[Page-level text extractions]
☆ ☆ ☆

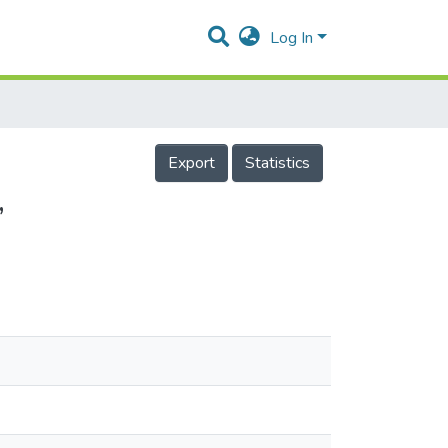
Log In
Export
Statistics
,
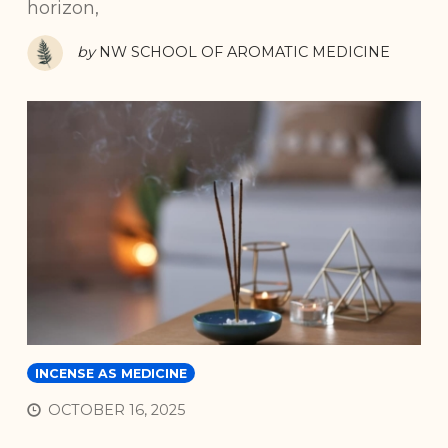
horizon,
by
NW SCHOOL OF AROMATIC MEDICINE
INCENSE AS MEDICINE
OCTOBER 16, 2025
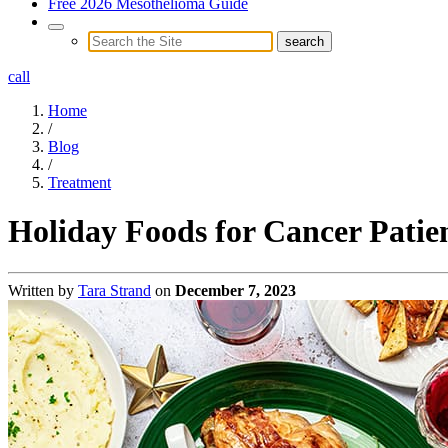
Free 2026 Mesothelioma Guide
call
Home
/
Blog
/
Treatment
Holiday Foods for Cancer Patien
Written by
Tara Strand
on
December 7, 2023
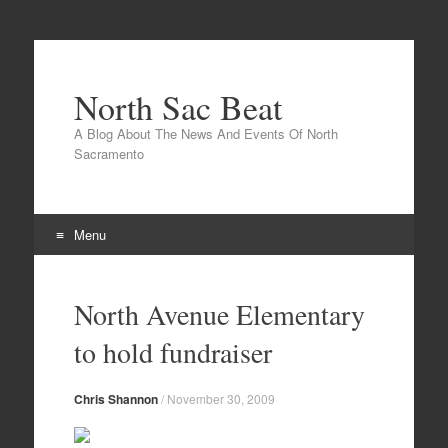
North Sac Beat
A Blog About The News And Events Of North
Sacramento
Menu
Skip
to
North Avenue Elementary
content
to hold fundraiser
Chris Shannon
/
November 30, 2009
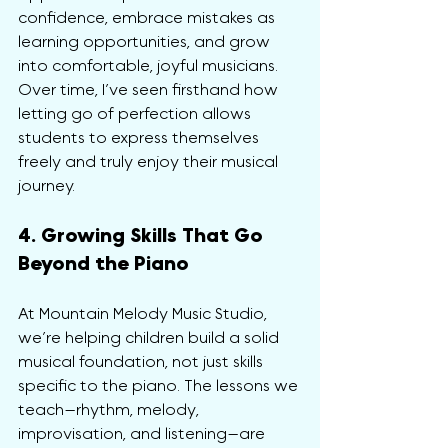
confidence, embrace mistakes as 
learning opportunities, and grow 
into comfortable, joyful musicians. 
Over time, I’ve seen firsthand how 
letting go of perfection allows 
students to express themselves 
freely and truly enjoy their musical 
journey.
4. Growing Skills That Go 
Beyond the Piano
At Mountain Melody Music Studio, 
we’re helping children build a solid 
musical foundation, not just skills 
specific to the piano. The lessons we 
teach—rhythm, melody, 
improvisation, and listening—are 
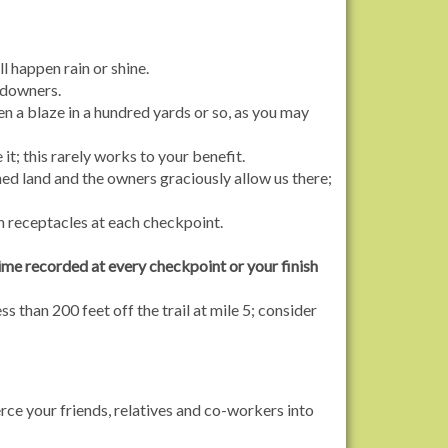
l happen rain or shine.
andowners.
een a blaze in a hundred yards or so, as you may
 it; this rarely works to your benefit.
ed land and the owners graciously allow us there;
h receptacles at each checkpoint.
ime recorded at every checkpoint or your finish
s than 200 feet off the trail at mile 5; consider
rce your friends, relatives and co-workers into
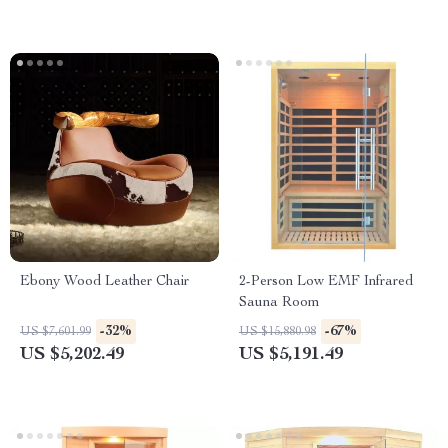
Ebony Wood Leather Chair
2-Person Low EMF Infrared
Sauna Room
-32%
-67%
US $7,601.99
US $15,880.98
US $5,202.49
US $5,191.49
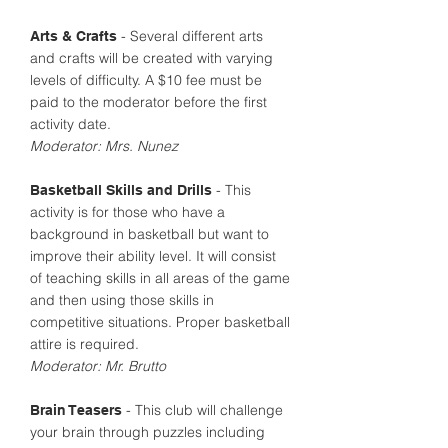
- Several different arts
Arts & Crafts
and crafts will be created with varying
levels of difficulty. A $10 fee must be
paid to the moderator before the first
activity date.
Moderator: Mrs. Nunez
- This
Basketball Skills and Drills
activity is for those who have a
background in basketball but want to
improve their ability level. It will consist
of teaching skills in all areas of the game
and then using those skills in
competitive situations. Proper basketball
attire is required.
Moderator: Mr. Brutto
- This club will challenge
Brain Teasers
your brain through puzzles including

☆ ☆ ☆

• What you need to do
Write out the records in full and exactly, omitting the pictures they hold.

• The answer
Log In
Export
Statistics
,
horizon,
by
NW SCHOOL OF AROMATIC MEDICINE
INCENSE AS MEDICINE
OCTOBER 16, 2025
Free 2026 Mesothelioma Guide
call
Home
/
Blog
/
Treatment
Holiday Foods for Cancer Patien
Written by
Tara Strand
on
December 7, 2023
North Sac Beat
A Blog About The News And Events Of North
Sacramento
Menu
Skip
to
North Avenue Elementary
content
to hold fundraiser
Chris Shannon
/
November 30, 2009
confidence, embrace mistakes as 
learning opportunities, and grow 
into comfortable, joyful musicians. 
Over time, I’ve seen firsthand how 
letting go of perfection allows 
students to express themselves 
freely and truly enjoy their musical 
journey.
4. Growing Skills That Go 
Beyond the Piano
At Mountain Melody Music Studio, 
we’re helping children build a solid 
musical foundation, not just skills 
specific to the piano. The lessons we 
teach—rhythm, melody, 
improvisation, and listening—are 
l happen rain or shine.
andowners.
een a blaze in a hundred yards or so, as you may
 it; this rarely works to your benefit.
ed land and the owners graciously allow us there;
h receptacles at each checkpoint.
ime recorded at every checkpoint or your finish
s than 200 feet off the trail at mile 5; consider
rce your friends, relatives and co-workers into
Ebony Wood Leather Chair
2-Person Low EMF Infrared
Sauna Room
-32%
-67%
US $7,601.99
US $15,880.98
US $5,202.49
US $5,191.49
- Several different arts
Arts & Crafts
and crafts will be created with varying
levels of difficulty. A $10 fee must be
paid to the moderator before the first
activity date.
Moderator: Mrs. Nunez
- This
Basketball Skills and Drills
activity is for those who have a
background in basketball but want to
improve their ability level. It will consist
of teaching skills in all areas of the game
and then using those skills in
competitive situations. Proper basketball
attire is required.
Moderator: Mr. Brutto
- This club will challenge
Brain Teasers
your brain through puzzles including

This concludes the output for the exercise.